I recently asked Jerry Roche, CEO of Trial Run, a fractal analytics firm, for his perspective on the impact of AI on marketing strategy.
Paul Talbot: Are AI capabilities changing the way we create and manage marketing strategy?
Jerry Roche: Given the need to serve personalized experiences to a large customer base, marketers can no longer rely on intuitive heuristics targeted to the lowest common denominator. They need to discover preferences, align messaging, personalize value, and employ the right channels for all.
This is, by definition, no longer a task that human cognition can serve, certainly not at scales that keep the business competitive. This evolving need of the marketing function warrants data and artificial intelligence that can aid human cognition to make sense of it.
In this new paradigm, marketers are competing as much in AI execution as in their core strategy. In fact, it may increasingly appear that the core strategy is only as good as the AI available to execute it.
Not only are marketers using data and AI to inform strategy, they are also using them to evaluate it.
Talbot: What do algorithms need to do in order to illuminate strategic rather than tactical questions?
Roche: Being customer-centric rather than product-centric should be the problem that algorithms need to solve. And it is the problem that they are uniquely capable of solving owing to the need to understand multitudes of preferences and patterns. This will lead to solving for the customer’s pain points and not those of the business.
A good way to start is to look at the customer lifecycle, identify key points of truth in the journey, and solve for those. Instead of focusing on how to reach your customer, learn how the customer reaches you and enable them.

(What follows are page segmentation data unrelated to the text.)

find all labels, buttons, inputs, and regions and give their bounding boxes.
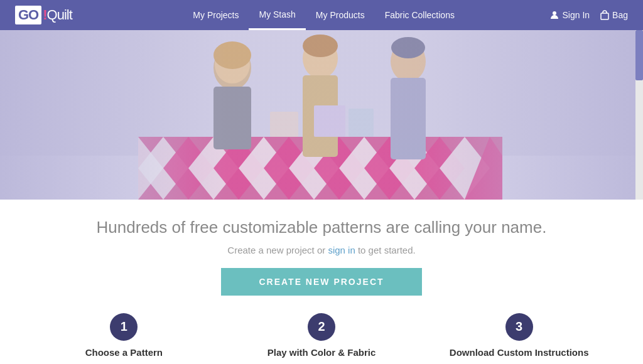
subheadline: Create a new project or sign in to get s… <box>13 245 630 255</box>
main-content: Hundreds of free customizable patterns a… <box>0 200 643 364</box>
steps-section: 1 Choose a Pattern Choose from hundreds … <box>13 313 630 364</box>
step-3-title: Download Custom Instructions <box>433 347 605 358</box>
main-nav: My Projects My Stash My Products Fabric … <box>97 0 551 30</box>
svg-rect-37 <box>0 30 643 200</box>
svg-rect-1 <box>601 13 608 19</box>
header-right: Sign In Bag <box>550 10 628 20</box>
step-2-number: 2 <box>308 313 335 341</box>
hero-section <box>0 30 643 200</box>
scrollbar[interactable] <box>635 30 643 200</box>
user-icon <box>550 11 559 19</box>
subheadline-prefix: Create a new project or <box>227 245 325 255</box>
logo-go: GO <box>15 6 41 24</box>
step-1-number: 1 <box>110 313 138 341</box>
logo[interactable]: GO!Quilt <box>15 6 72 24</box>
nav-my-stash[interactable]: My Stash <box>249 0 305 30</box>
svg-point-0 <box>553 11 556 15</box>
step-2-title: Play with Color & Fabric <box>235 347 408 358</box>
step-1-title: Choose a Pattern <box>38 347 210 358</box>
step-2: 2 Play with Color & Fabric Choose from a… <box>235 313 408 364</box>
nav-fabric-collections[interactable]: Fabric Collections <box>375 0 465 30</box>
step-1: 1 Choose a Pattern Choose from hundreds … <box>38 313 210 364</box>
sign-in-button[interactable]: Sign In <box>550 10 590 20</box>
subheadline-suffix-text: to get started. <box>358 245 416 255</box>
create-project-button[interactable]: CREATE NEW PROJECT <box>221 268 421 296</box>
sign-in-link[interactable]: sign in <box>328 245 355 255</box>
headline: Hundreds of free customizable patterns a… <box>13 217 630 238</box>
scroll-thumb[interactable] <box>635 30 643 80</box>
nav-my-products[interactable]: My Products <box>306 0 375 30</box>
bag-button[interactable]: Bag <box>600 10 628 20</box>
nav-my-projects[interactable]: My Projects <box>183 0 249 30</box>
bag-icon <box>600 10 610 20</box>
logo-quilt: Quilt <box>47 7 72 23</box>
hero-image <box>0 30 643 200</box>
header: GO!Quilt My Projects My Stash My Product… <box>0 0 643 30</box>
step-3-number: 3 <box>505 313 533 341</box>
step-3: 3 Download Custom Instructions After you… <box>433 313 605 364</box>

Once the algorithm focuses on the right objective, insights will be deeper and more precise.
Talbot: If you were a CMO working on updating or evaluating an existing marketing strategy, what could you reasonably expect AI to contribute to the process?
Roche: Irrespective of the techniques used, which can be predictive modeling, rapid experimentation or something else, advanced data science is influencing all the areas of strategic marketing.

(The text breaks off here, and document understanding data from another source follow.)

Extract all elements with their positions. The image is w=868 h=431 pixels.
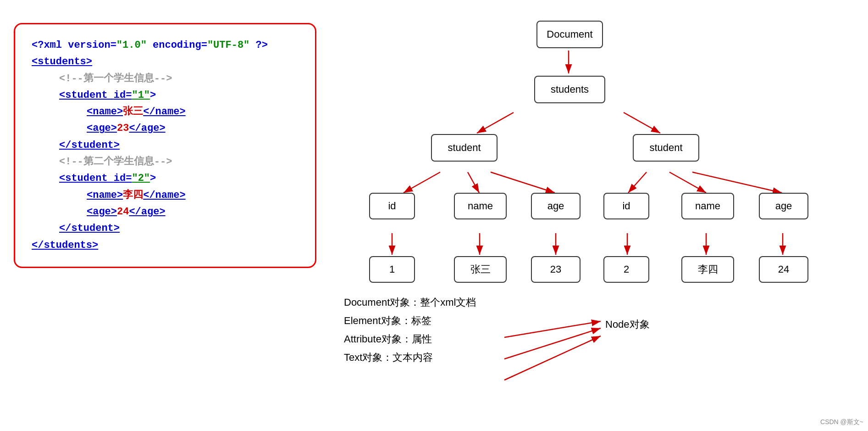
xml-name2-open: <name> — [87, 190, 123, 201]
tree-val-lisi-label: 李四 — [698, 263, 718, 276]
svg-line-8 — [669, 172, 706, 193]
tree-node-student2: student — [633, 134, 699, 162]
tree-node-document: Document — [536, 21, 603, 48]
svg-line-4 — [404, 172, 440, 193]
xml-student1-id-val: "1" — [132, 90, 150, 101]
xml-age1-open: <age> — [87, 123, 117, 134]
tree-node-val-lisi: 李四 — [681, 256, 734, 283]
xml-name2: <name>李四</name> — [32, 187, 299, 204]
watermark: CSDN @斯文~ — [820, 418, 863, 426]
xml-students-end-tag: </students> — [32, 240, 98, 251]
xml-student1-tag: <student — [59, 90, 114, 101]
xml-encoding-val: "UTF-8" — [207, 39, 249, 51]
descriptions-container: Document对象：整个xml文档 Element对象：标签 Attribut… — [344, 297, 476, 371]
xml-student1-bracket: > — [150, 90, 156, 101]
tree-val24-label: 24 — [778, 263, 789, 275]
xml-students-close: </students> — [32, 237, 299, 254]
tree-node-val2: 2 — [603, 256, 649, 283]
desc-text: Text对象：文本内容 — [344, 353, 476, 363]
tree-age2-label: age — [775, 200, 792, 212]
tree-node-id1: id — [369, 193, 415, 219]
xml-panel: <?xml version="1.0" encoding="UTF-8" ?> … — [14, 23, 316, 268]
svg-line-18 — [504, 336, 601, 380]
svg-line-3 — [624, 112, 660, 133]
tree-students-label: students — [551, 84, 589, 95]
desc-document-text: Document对象：整个xml文档 — [344, 297, 476, 308]
tree-node-val-23: 23 — [531, 256, 581, 283]
xml-student2-id-val: "2" — [132, 173, 150, 184]
tree-student1-label: student — [448, 142, 481, 154]
xml-comment2-text: <!--第二个学生信息--> — [59, 156, 172, 168]
xml-age1-close: </age> — [129, 123, 165, 134]
tree-node-age2: age — [759, 193, 808, 219]
tree-node-val-24: 24 — [759, 256, 808, 283]
tree-panel: Document students student student id nam… — [344, 9, 857, 431]
desc-element-text: Element对象：标签 — [344, 315, 431, 326]
xml-student2-tag: <student — [59, 173, 114, 184]
xml-student2-open: <student id="2"> — [32, 170, 299, 187]
tree-name1-label: name — [468, 200, 493, 212]
xml-student1-close: </student> — [32, 137, 299, 154]
node-object-label: Node对象 — [605, 318, 650, 331]
xml-student2-end-tag: </student> — [59, 223, 120, 234]
xml-version-attr: version= — [68, 39, 116, 51]
tree-age1-label: age — [547, 200, 564, 212]
xml-line2: <students> — [32, 54, 299, 70]
svg-line-7 — [628, 172, 647, 193]
desc-element: Element对象：标签 — [344, 316, 476, 326]
tree-node-age1: age — [531, 193, 581, 219]
xml-comment2: <!--第二个学生信息--> — [32, 154, 299, 170]
svg-line-5 — [468, 172, 479, 193]
desc-attribute-text: Attribute对象：属性 — [344, 333, 432, 345]
xml-name1-close: </name> — [143, 106, 185, 118]
xml-student1-id-attr: id= — [114, 90, 132, 101]
tree-val1-label: 1 — [389, 263, 395, 275]
xml-student2-close: </student> — [32, 220, 299, 237]
watermark-text: CSDN @斯文~ — [820, 418, 863, 425]
xml-student2-bracket: > — [150, 173, 156, 184]
xml-name1-open: <name> — [87, 106, 123, 118]
svg-line-17 — [504, 328, 601, 359]
xml-name2-close: </name> — [143, 190, 185, 201]
xml-encoding-attr: encoding= — [147, 39, 207, 51]
tree-node-name2: name — [681, 193, 734, 219]
svg-line-6 — [491, 172, 555, 193]
xml-name1: <name>张三</name> — [32, 104, 299, 120]
xml-comment1-text: <!--第一个学生信息--> — [59, 73, 172, 84]
tree-name2-label: name — [695, 200, 720, 212]
svg-line-2 — [477, 112, 514, 133]
xml-version-val: "1.0" — [116, 39, 147, 51]
desc-attribute: Attribute对象：属性 — [344, 334, 476, 344]
svg-line-9 — [692, 172, 782, 193]
tree-node-val-zhangsan: 张三 — [454, 256, 507, 283]
desc-text-text: Text对象：文本内容 — [344, 352, 433, 363]
xml-name1-val: 张三 — [123, 106, 143, 118]
xml-age2-val: 24 — [117, 206, 129, 218]
node-label-text: Node对象 — [605, 319, 650, 330]
tree-id1-label: id — [388, 200, 396, 212]
xml-student1-open: <student id="1"> — [32, 87, 299, 104]
xml-age2-open: <age> — [87, 206, 117, 218]
xml-pi-open: <?xml — [32, 39, 68, 51]
tree-document-label: Document — [547, 28, 592, 40]
xml-student1-end-tag: </student> — [59, 140, 120, 151]
xml-age1: <age>23</age> — [32, 120, 299, 137]
xml-pi-close: ?> — [249, 39, 268, 51]
tree-node-student1: student — [431, 134, 498, 162]
xml-students-open: <students> — [32, 56, 92, 67]
tree-node-name1: name — [454, 193, 507, 219]
xml-code: <?xml version="1.0" encoding="UTF-8" ?> … — [32, 37, 299, 254]
xml-age1-val: 23 — [117, 123, 129, 134]
tree-id2-label: id — [622, 200, 630, 212]
tree-val2-label: 2 — [624, 263, 629, 275]
tree-student2-label: student — [649, 142, 682, 154]
xml-student2-id-attr: id= — [114, 173, 132, 184]
xml-age2: <age>24</age> — [32, 204, 299, 220]
desc-document: Document对象：整个xml文档 — [344, 297, 476, 308]
tree-node-students: students — [534, 76, 605, 103]
svg-line-16 — [504, 321, 601, 337]
xml-line1: <?xml version="1.0" encoding="UTF-8" ?> — [32, 37, 299, 54]
tree-node-val1: 1 — [369, 256, 415, 283]
xml-name2-val: 李四 — [123, 190, 143, 201]
xml-comment1: <!--第一个学生信息--> — [32, 71, 299, 87]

Segmentation is key because it is the most straight-forward way to optimize your marketing strategy. But more than descriptive segmentation, companies are rapidly moving to behavioral segmentation.
Instead of the traditional ‘Males between 25-40 years of age’, we have been seeing more of ‘Adventure-seekers’. This segmentation is bound to go deeper, till we finally reach the ‘segment-of-one’ strategy.
AI can also put more weight to marketing when it comes to new product development. AI can help marketing teams know empirically that their knowledge of the market is strong enough to get a significant role in product development.
Then comes the all-important Customer Lifetime Value (CLV). To keep customers engaged at scale is an impossible task, if not for AI.
AI can do the deep listening to deliver content that builds strong relationships. With insights, it can measure CLV accurately and help you prioritize how much to invest in each customer.
Talbot: AI can help test and validate assumptions… can you give an example of how this can happen in the context of marketing strategy?
Roche: In our experience so far, data driven experimentation always leads to benefits as there are no failed experiments; only failed strategies.
Experimentation provides solid empirical evidence of consumer behavior. It helps establish cause & effect relationships and enables accurate attribution thereby helping to identify the driver behind the success or failure of current strategies.
It is also the only way to understand the impact of ideas which have never been tested as you gather real consumer insights on new ideas.